Kemudian, sekitar setahun yang lalu juga, muncul di jurusan
Geodesi ITB yang disebut Musik Dapur Geodesi (MDG) ITB. Memang
nyentrik sebagian besar instrumen alat-alat dapur beneran
gelas, piring, panci, baskom, penggorengan, ember plastik dan
banyak lagi.
Agaknya wajar bahwa grup-grup musik kampus memang tak bermaksud
menjadi grup profesional. Mereka lebih didorong semangat
mengisi waktu senggang. Atau seperti kata Atmojo, pimpinan Jes
Set "Kami hanya iseng." Dan konon MDG diilhami oleh protes
anak-anak ITB yang tinggal di asrama: menu asrama tak ada
variasi maka mereka memukul-mukul alat dapur yang ada.

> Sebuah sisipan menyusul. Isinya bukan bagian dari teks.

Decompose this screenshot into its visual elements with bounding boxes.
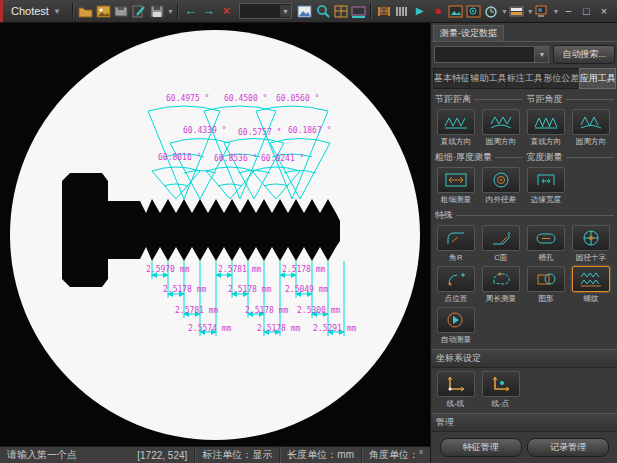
tool-pitch-linear-direction[interactable]: 直线方向 [433,109,478,147]
pitch-annotation: 2.5178 mm [282,265,325,274]
pitch-annotation: 2.5178 mm [228,285,271,294]
display-mode-icon[interactable] [534,2,552,20]
tool-point-position[interactable]: 点位置 [433,266,478,304]
thread-icon [578,271,604,287]
pitch-annotation: 2.5300 mm [297,306,340,315]
record-management-button[interactable]: 记录管理 [527,438,609,457]
angle-arc-icon [578,114,604,130]
toolbar-separator [370,3,372,19]
grid-view-icon[interactable] [332,2,350,20]
pitch-annotation: 2.5574 mm [188,324,231,333]
chevron-down-icon: ▼ [53,7,61,16]
point-crosshair-icon [446,271,466,287]
feature-management-button[interactable]: 特征管理 [440,438,522,457]
pitch-annotation: 2.5970 mm [146,265,189,274]
section-pitch-angle: 节距角度 [527,93,615,106]
angle-annotation: 60.5757 ° [238,128,281,137]
panel-tabs: 基本特征 辅助工具 标注工具 形位公差 应用工具 [433,68,616,89]
length-unit: 长度单位：mm [279,447,361,463]
status-message: 请输入第一个点 [0,447,84,463]
layers-dropdown-caret[interactable]: ▼ [527,8,534,15]
perimeter-loop-icon [490,271,512,287]
delete-icon[interactable]: × [217,2,235,20]
tool-slot-hole[interactable]: 槽孔 [523,225,568,263]
tab-basic-features[interactable]: 基本特征 [433,68,469,89]
edit-program-icon[interactable] [130,2,148,20]
tool-pitch-circular-direction[interactable]: 圆周方向 [478,109,523,147]
pitch-annotation: 2.5178 mm [163,285,206,294]
tool-perimeter-measure[interactable]: 周长测量 [478,266,523,304]
tool-angle-circular-direction[interactable]: 圆周方向 [568,109,613,147]
detect-feature-icon[interactable] [464,2,482,20]
tool-circle-cross[interactable]: 圆径十字 [568,225,613,263]
angle-annotation: 60.4975 ° [166,94,209,103]
tool-thread[interactable]: 螺纹 [568,266,613,304]
redo-arrow-icon[interactable]: → [200,2,218,20]
tab-application-tools[interactable]: 应用工具 [579,68,616,89]
angle-annotation: 60.8016 ° [158,153,201,162]
chevron-down-icon: ▼ [534,47,548,62]
pitch-annotation: 2.5178 mm [245,306,288,315]
tool-corner-r[interactable]: 角R [433,225,478,263]
image-view-icon[interactable] [296,2,314,20]
close-button[interactable]: × [595,3,613,19]
tool-auto-measure[interactable]: 自动测量 [433,307,478,345]
open-file-icon[interactable] [77,2,95,20]
corner-radius-icon [445,230,467,246]
layers-icon[interactable] [508,2,526,20]
timer-icon[interactable] [482,2,500,20]
scan-lines-icon[interactable] [393,2,411,20]
display-dropdown-caret[interactable]: ▼ [553,8,560,15]
right-panel: 测量-设定数据 ▼ 自动搜索... 基本特征 辅助工具 标注工具 形位公差 应用… [430,23,617,463]
minimize-button[interactable]: − [559,3,577,19]
auto-search-button[interactable]: 自动搜索... [553,45,615,64]
tool-thickness-measure[interactable]: 粗细测量 [433,167,478,205]
section-coordinate-system: 坐标系设定 [431,349,617,368]
angle-annotation: 60.4500 ° [224,94,267,103]
auto-measure-icon [445,311,467,329]
tool-line-line[interactable]: 线-线 [433,371,478,409]
angle-annotation: 60.1867 ° [288,126,331,135]
shape-icon [535,271,557,287]
tool-inner-outer-diameter[interactable]: 内外径差 [478,167,523,205]
open-image-icon[interactable] [95,2,113,20]
zoom-icon[interactable] [314,2,332,20]
application-window: Chotest ▼ ▼ ← → × ▼ [0,0,617,463]
maximize-button[interactable]: □ [577,3,595,19]
timer-dropdown-caret[interactable]: ▼ [501,8,508,15]
view-select-dropdown[interactable]: ▼ [239,3,292,19]
measurement-viewport[interactable]: 60.4975 ° 60.4500 ° 60.0560 ° 60.4339 ° … [0,23,430,446]
angle-teeth-icon [533,114,559,130]
tab-form-tolerance[interactable]: 形位公差 [542,68,578,89]
cursor-coordinates: [1722, 524] [130,447,194,463]
chamfer-icon [490,230,512,246]
play-icon[interactable]: ▶ [411,2,429,20]
bracket-width-icon [534,172,558,188]
export-icon[interactable] [112,2,130,20]
section-width: 宽度测量 [527,151,615,164]
tool-shape[interactable]: 图形 [523,266,568,304]
feature-select-dropdown[interactable]: ▼ [434,46,549,63]
caliper-icon[interactable] [375,2,393,20]
tool-edge-width[interactable]: 边缘宽度 [523,167,568,205]
status-bar: 请输入第一个点 [1722, 524] 标注单位：显示 长度单位：mm 角度单位… [0,446,430,463]
axes-line-line-icon [445,375,467,393]
angle-annotation: 60.4339 ° [183,126,226,135]
annotation-unit: 标注单位：显示 [194,447,279,463]
tab-annotation-tools[interactable]: 标注工具 [506,68,542,89]
tool-line-point[interactable]: 线-点 [478,371,523,409]
camera-image [0,23,430,446]
tool-c-face[interactable]: C面 [478,225,523,263]
toolbar-separator [72,3,74,19]
undo-arrow-icon[interactable]: ← [182,2,200,20]
app-menu-button[interactable]: Chotest ▼ [3,0,69,22]
capture-image-icon[interactable] [447,2,465,20]
tool-angle-linear-direction[interactable]: 直线方向 [523,109,568,147]
record-icon[interactable]: ● [429,2,447,20]
pitch-annotation: 2.5049 mm [285,285,328,294]
save-icon[interactable] [148,2,166,20]
save-dropdown-caret[interactable]: ▼ [167,8,174,15]
section-thickness: 粗细·厚度测量 [435,151,523,164]
screen-ruler-icon[interactable] [349,2,367,20]
tab-auxiliary-tools[interactable]: 辅助工具 [469,68,505,89]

Entah karena "iseng" itu masih terbawa serta, entah kita
sebetulnya telah jenuh dengan gaya nyentrik-nyentrikan tiga grup
musik kampus (Jet Set, MDG dan PSP) tak mengundang perhatian
malam itu. Apalagi Jet Set, terasa sekali sebagai buntut meski
muncul di Balai Sidang sebagai pembuka acara. Grup ini tentu
saja kalah pamor dengan PSP, karena lebih kurang hanya meniru
PSP. Grup sejenis yang satu lagi, Jaran Goyang, malam itu tak
serta.
Sementara PSP agaknya memang berusaha tampil dengan kejutan baru
membawa sejumlah anak gelandangan untuk joget di pentas. Dan
anak-anak itu mereka panggil dengan nama-nama seperti: Jim,
Peter, George. Sejak muncul orkes nyentrik ini memang telah suka
menyindir. Ketika musik dangdut belum mendapat pasaran di
kalangan gedongan, mereka muncul dengan dang-dut tapi lagu
Barat. Tentu saja ini sindiran yang tak menyakitkan, bahkan
terasa sebagai humor segar. Dan meskipun belum ada riset,
agaknya mereka ikut andil juga naiknya dangdut ke kalangan
gedungan.
Terasa Pedas
Dan MDG juga tak cukup menggetarkan Balai Sidang. Meski secara
visual memang menarik -- bayangkan saja kalau suara drum
ternyata keluar dari sejumlah ember plastik. Cuma kejutan mereka
itu dinetralisasi sendiri dengan masih mengikutsertakannya
instrumen beneran piano, gitar dan bas listrik. Tambahan lagi
lagu-lagu yang mereka bawakan tak orisinal maksudnya, bukan
tercipta berkat alat dapur.
Itulah ketika GPL muncul dan mengumandangkan lagu pertamanya
Haben, sebuah lagu Israel, suara yang keluar dari sekitar 40
mulur dari mereka yang suka mendaki gunung dan mengarungi hutan
ini, benar-benar membuat udara di Balai Sidang bergetar. Sekitar
10 lagu sempat mereka suguhkan. Malam itu sepertinya, GPL
mencoba meyakinkan penonton, bahwa musik kampus tak harus
nyentrik, tapi bisa juga serius. Dan mereka berhasil.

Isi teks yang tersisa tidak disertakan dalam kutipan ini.